Roman joined the Brunswick County Sheriff’s Office in 2001, and began working in the K-9 Unit with Hanno in September 2002.
Six years and hundreds of cases later, Roman and Hanno have garnered various awards for their work together.
“We’ve had a good six years,” Roman said.
When Hanno was first assigned to Roman, he had already been working with another handler for about a year.
“He was ready when I got him,” Roman said. “I wasn’t ready.”
But eventually, after about a year working together, Roman said he and his K-9 finally “meshed.”
Today, Roman knows almost everything about Hanno and his behavior. He knows when Hanno picks up a scent on a trail by the slightest change in his posture or demeanor.
As Roman describes Hanno’s skill and precision while tracking, he sounds more like a proud parent than a dog handler. But at the end of the day, Roman says he has to remind himself Hanno is “a 70-pound extension of my arm.”
Until, that is, when Hanno retires in July and trades a life of tracking drugs for his new role as the Roman family “lap dog,” Roman said.
A few years ago, Roman said he was averaging 15 to 16 felony drug arrests per month, and his personal record is 26 felony drug arrests in one month.
Hanno has found pounds of marijuana, ounces of cocaine and practically everything in between.
Roman said he has seen suspects hide drugs in their air conditioning vents, bed liners of pick-up trucks, in a dome light in their vehicles, in an attempt to evade law enforcement officers. But Hanno is thorough, Roman says, and smells every inch of vehicle for that scent he seeks.
If it’s there, Hanno will find it, he says, at which point Roman will jump up and down praising Hanno for his work.

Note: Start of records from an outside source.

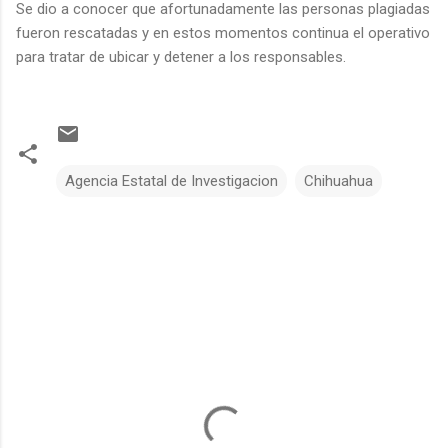
Se dio a conocer que afortunadamente las personas plagiadas
fueron rescatadas y en estos momentos continua el operativo
para tratar de ubicar y detener a los responsables.
Agencia Estatal de Investigacion
Chihuahua
C
o
m
e
n
t
a
r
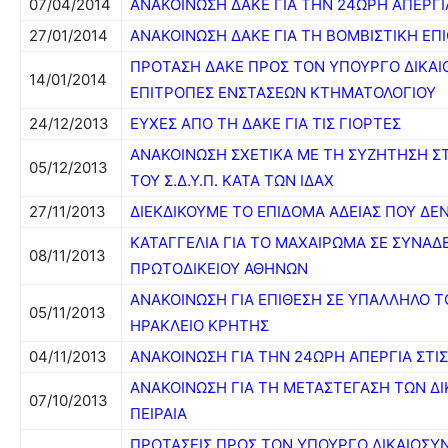
07/04/2014
ΑΝΑΚΟΙΝΩΣΗ ΔΑΚΕ ΓΙΑ ΤΗΝ 24ΩΡΗ ΑΠΕΡΓΙΑ
27/01/2014
ΑΝΑΚΟΙΝΩΣΗ ΔΑΚΕ ΓΙΑ ΤΗ ΒΟΜΒΙΣΤΙΚΗ ΕΠ
ΠΡΟΤΑΣΗ ΔΑΚΕ ΠΡΟΣ ΤΟΝ ΥΠΟΥΡΓΟ ΔΙΚΑΙ
14/01/2014
ΕΠΙΤΡΟΠΕΣ ΕΝΣΤΑΣΕΩΝ ΚΤΗΜΑΤΟΛΟΓΙΟΥ
24/12/2013
ΕΥΧΕΣ ΑΠΟ ΤΗ ΔΑΚΕ ΓΙΑ ΤΙΣ ΓΙΟΡΤΕΣ
ΑΝΑΚΟΙΝΩΣΗ ΣΧΕΤΙΚΑ ΜΕ ΤΗ ΣΥΖΗΤΗΣΗ Σ
05/12/2013
ΤΟΥ Σ.Δ.Υ.Π. ΚΑΤΑ ΤΩΝ ΙΔΑΧ
27/11/2013
ΔΙΕΚΔΙΚΟΥΜΕ ΤΟ ΕΠΙΔΟΜΑ ΑΔΕΙΑΣ ΠΟΥ Δ
ΚΑΤΑΓΓΕΛΙΑ ΓΙΑ ΤΟ ΜΑΧΑΙΡΩΜΑ ΣΕ ΣΥΝΑΔ
08/11/2013
ΠΡΩΤΟΔΙΚΕΙΟΥ ΑΘΗΝΩΝ
ΑΝΑΚΟΙΝΩΣΗ ΓΙΑ ΕΠΙΘΕΣΗ ΣΕ ΥΠΑΛΛΗΛΟ Τ
05/11/2013
ΗΡΑΚΛΕΙΟ ΚΡΗΤΗΣ
04/11/2013
ΑΝΑΚΟΙΝΩΣΗ ΓΙΑ ΤΗΝ 24ΩΡΗ ΑΠΕΡΓΙΑ ΣΤΙ
ΑΝΑΚΟΙΝΩΣΗ ΓΙΑ ΤΗ ΜΕΤΑΣΤΕΓΑΣΗ ΤΩΝ Δ
07/10/2013
ΠΕΙΡΑΙΑ
ΠΡΟΤΑΣΕΙΣ ΠΡΟΣ ΤΟΝ ΥΠΟΥΡΓΟ ΔΙΚΑΙΟΣΥ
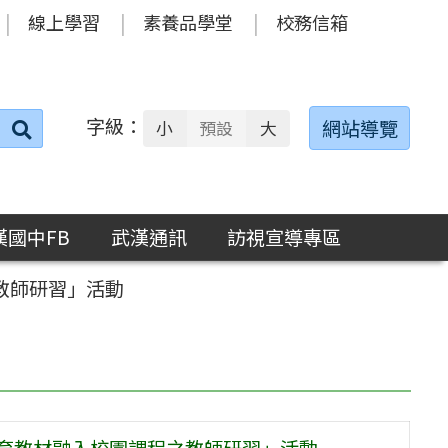
線上學習
素養品學堂
校務信箱
字級：
送出
網站導覽
小
預設
大
搜
尋：
漢國中FB
武漢通訊
訪視宣導專區
教師研習」活動
教育教材融入校園課程之教師研習」活動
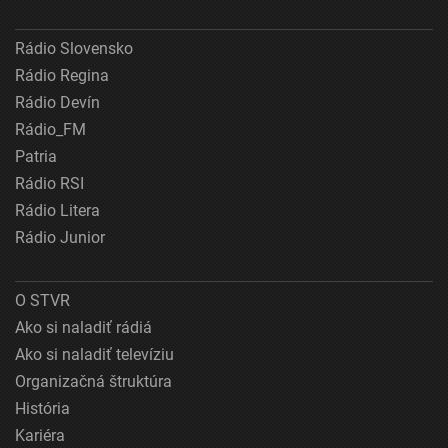
Rádio Slovensko
Rádio Regina
Rádio Devín
Rádio_FM
Patria
Rádio RSI
Rádio Litera
Rádio Junior
O STVR
Ako si naladiť rádiá
Ako si naladiť televíziu
Organizačná štruktúra
História
Kariéra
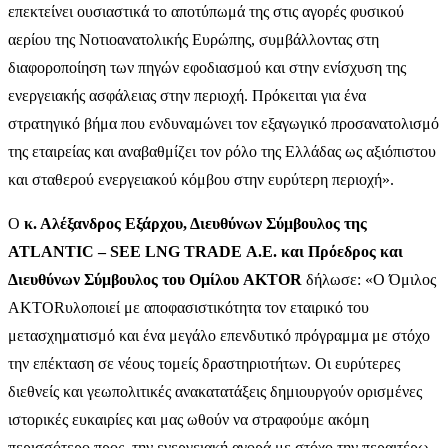
επεκτείνει ουσιαστικά το αποτύπωμά της στις αγορές φυσικού
αερίου της Νοτιοανατολικής Ευρώπης, συμβάλλοντας στη
διαφοροποίηση των πηγών εφοδιασμού και στην ενίσχυση της
ενεργειακής ασφάλειας στην περιοχή.
Πρόκειται για ένα
στρατηγικό βήμα που ενδυναμώνει τον εξαγωγικό προσανατολισμό
της εταιρείας και αναβαθμίζει τον ρόλο της Ελλάδας ως αξιόπιστου
και σταθερού ενεργειακού κόμβου στην ευρύτερη περιοχή»
.
Ο
κ. Αλέξανδρος
Εξάρχου
, Διευθύνων Σύμβουλος της
ATLANTIC – SEE LNG TRADE Α.Ε. και
Πρόεδρος και
Διευθύνων Σύμβουλος του Ομίλου
AKTOR
δήλωσε: «Ο Όμιλος
AKTOR
υλοποιεί με αποφασιστικότητα τον εταιρικό του
μετασχηματισμό και ένα μεγάλο επενδυτικό πρόγραμμα με στόχο
την επέκταση σε νέους τομείς δραστηριοτήτων. Οι ευρύτερες
διεθνείς και γεωπολιτικές ανακατατάξεις δημιουργούν ορισμένες
ιστορικές ευκαιρίες και μας ωθούν να στραφούμε ακόμη
περισσότερο προς την ενεργειακή αγορά με στόχο την περαιτέρω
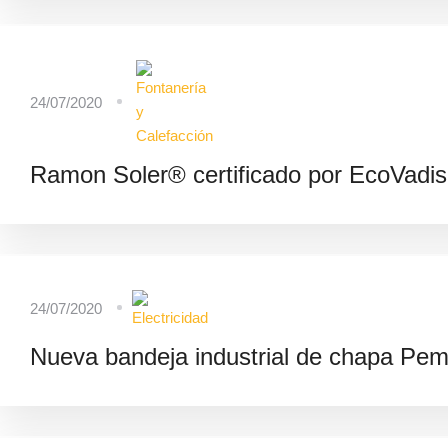
24/07/2020
Ramon Soler® certificado por EcoVadis
24/07/2020
Nueva bandeja industrial de chapa Pem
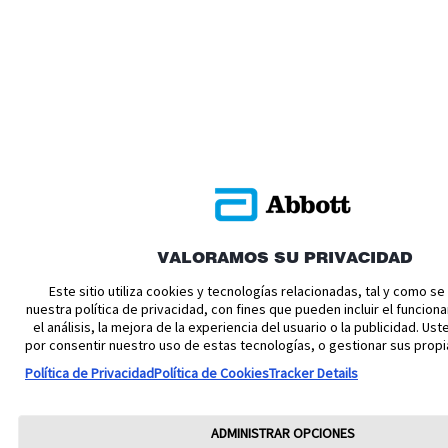
VALORAMOS SU PRIVACIDAD
Este sitio utiliza cookies y tecnologías relacionadas, tal y como s
nuestra política de privacidad, con fines que pueden incluir el funciona
el análisis, la mejora de la experiencia del usuario o la publicidad. U
por consentir nuestro uso de estas tecnologías, o gestionar sus propi
Política de Privacidad
Política de Cookies
Tracker Details
ADMINISTRAR OPCIONES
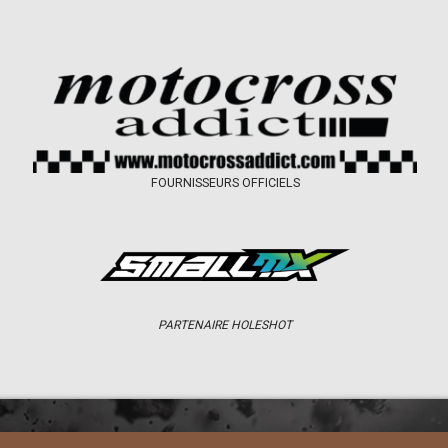
FOURNISSEURS OFFICIELS
PARTENAIRE HOLESHOT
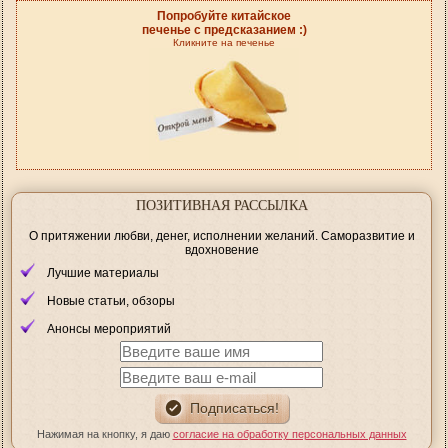
Попробуйте китайское
печенье с предсказанием :)
Кликните на печенье
ПОЗИТИВНАЯ РАССЫЛКА
О притяжении любви, денег, исполнении желаний. Саморазвитие и
вдохновение
Лучшие материалы
Новые статьи, обзоры
Анонсы мероприятий
Нажимая на кнопку, я даю
согласие на обработку персональных данных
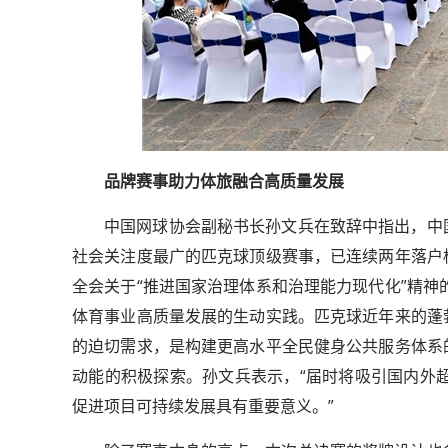
品牌赛事助力体旅融合高质量发展
中国网球协会副秘书长孙文兵在致辞中指出，中
社会关注度最广的匹克球顶级赛事，已连续两年落户
全会关于“推进国家治理体系和治理能力现代化”精神
体育事业高质量发展的生动实践。匹克球近年来的蓬
的迫切需求，是构建更高水平全民健身公共服务体系
动能的积极探索。孙文兵表示，“届时将吸引国内外超
促进项目可持续发展具有重要意义。”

“You can’t be afraid to look like a fool,” Roman says, adding that praise is what Hanno and all dogs seek from their handlers.
One hot and muggy night last August, Roman and Hanno were on patrol when they received a call about an armed burglary in Winnabow. The suspects robbed the victim at gunpoint and then stole the victim’s car.
One of the suspects took off in a field, where some of his clothes had been found.
Roman let Hanno smell a T-shirt and then let him go to work. Hanno immediately began tracking, and quickly retrieved money the suspect had buried in the field and continued after the suspect. Almost three hours later and after covering more than 2.5 miles, Hanno found the suspect, who confessed to the burglary and identified his two accomplices.
All three suspects were charged with four other home invasions, Roman said.
Deputies also found 937 grams of marijuana, 75 ecstasy tablets, one gram of cocaine and $1,800.
For this case, Roman earned a national award that has never before been awarded to a North or South Carolina patrol officer.
Roman was awarded the National Patrol Case of the Quarter by the U.S. Police Canine Association for the third quarter of 2007.
In 2004, he earned the agency’s case of the quarter for North and South Carolina, and last year, Roman was named Brunswick County Sheriff’s Office officer of the year.
When Hanno retires this summer, Roman will be assigned a new K-9, and Hanno will go back to playing with his Kong.
Until the wind shifts, and he picks up a scent.